_What to produce:_
Pictures appear among the records. Write out all else exactly as it stands.

Records from a data source:

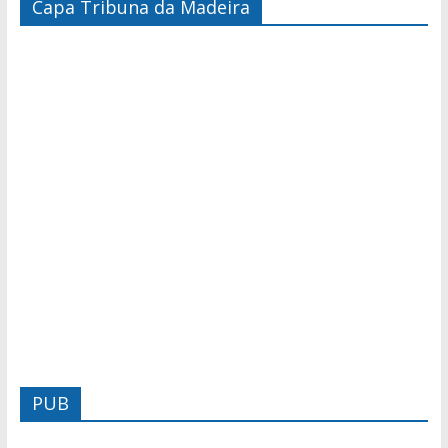
Capa Tribuna da Madeira
PUB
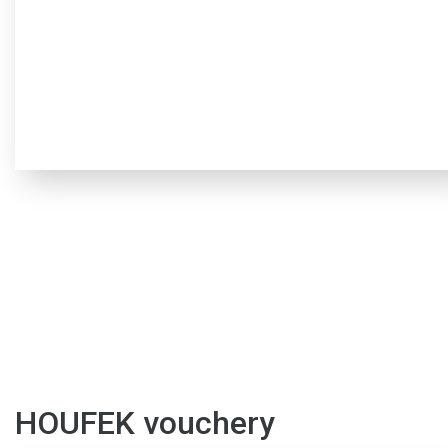
HOUFEK vouchery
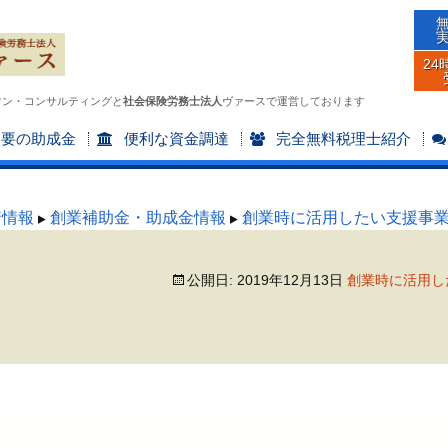
24
ワン・コンサルティングと
社会保険労務士法人
ヴァースで運営しております
不要の助成金
便利な資金調達
完全無料税理士紹介
着情報
創業補助金・助成金情報
創業時に活用したい支援事
公開日:
2019年12月13日
創業時に活用し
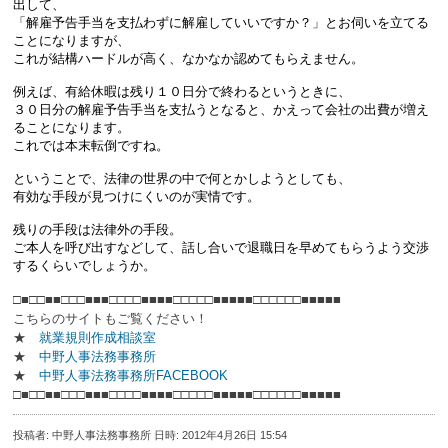
出して、
「解雇予告手当を支払わずに解雇していいですか？」とお伺いを立てる
ことになりますが、
これが結構ハードルが高く、なかなか認めてもらえません。
例えば、有給休暇は残り１０日分で終わるというときに、
３０日分の解雇予告手当を支払うとなると、かえって会社の出費が増え
ることになります。
これでは本末転倒ですね。
ということで、法律の世界の中で何とかしようとしても、
有効な手段が見つけにくいのが実情です。
残りの手段は法律外の手段。
ご本人を呼び出すなどして、話し合いで退職日を早めてもらうよう交渉
するくらいでしょうか。
□■□□■■□□□■■■□□□□■■■■□□□□□■■■■■□□□□□□■■■■■
こちらのサイトもご覧ください！
★
就業規則作成相談室
★
中野人事法務事務所
★
中野人事法務事務所FACEBOOK
□■□□■■□□□■■■□□□□■■■■□□□□□■■■■■□□□□□□■■■■■
投稿者: 中野人事法務事務所 日時: 2012年4月26日 15:54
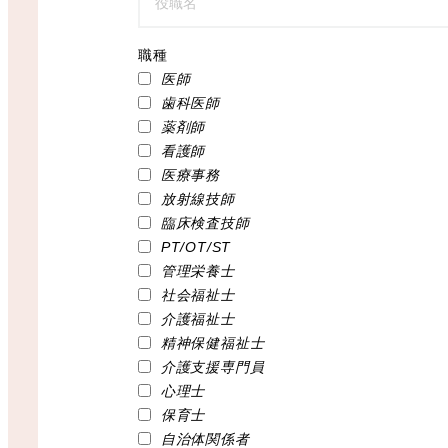
職種
医師
歯科医師
薬剤師
看護師
医療事務
放射線技師
臨床検査技師
PT/OT/ST
管理栄養士
社会福祉士
介護福祉士
精神保健福祉士
介護支援専門員
心理士
保育士
自治体関係者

_Completed exercise:_
Capa Tribuna da Madeira
PUB
HOUFEK vouchery
24
ワン・コンサルティングと
社会保険労務士法人
ヴァースで運営しております
不要の助成金
便利な資金調達
完全無料税理士紹介
着情報
創業補助金・助成金情報
創業時に活用したい支援事
公開日:
2019年12月13日
創業時に活用し
出して、
「解雇予告手当を支払わずに解雇していいですか？」とお伺いを立てる
ことになりますが、
これが結構ハードルが高く、なかなか認めてもらえません。
例えば、有給休暇は残り１０日分で終わるというときに、
３０日分の解雇予告手当を支払うとなると、かえって会社の出費が増え
ることになります。
これでは本末転倒ですね。
ということで、法律の世界の中で何とかしようとしても、
有効な手段が見つけにくいのが実情です。
残りの手段は法律外の手段。
ご本人を呼び出すなどして、話し合いで退職日を早めてもらうよう交渉
するくらいでしょうか。
□■□□■■□□□■■■□□□□■■■■□□□□□■■■■■□□□□□□■■■■■
こちらのサイトもご覧ください！
★
就業規則作成相談室
★
中野人事法務事務所
★
中野人事法務事務所FACEBOOK
□■□□■■□□□■■■□□□□■■■■□□□□□■■■■■□□□□□□■■■■■
投稿者: 中野人事法務事務所 日時: 2012年4月26日 15:54
職種
医師
歯科医師
薬剤師
看護師
医療事務
放射線技師
臨床検査技師
PT/OT/ST
管理栄養士
社会福祉士
介護福祉士
精神保健福祉士
介護支援専門員
心理士
保育士
自治体関係者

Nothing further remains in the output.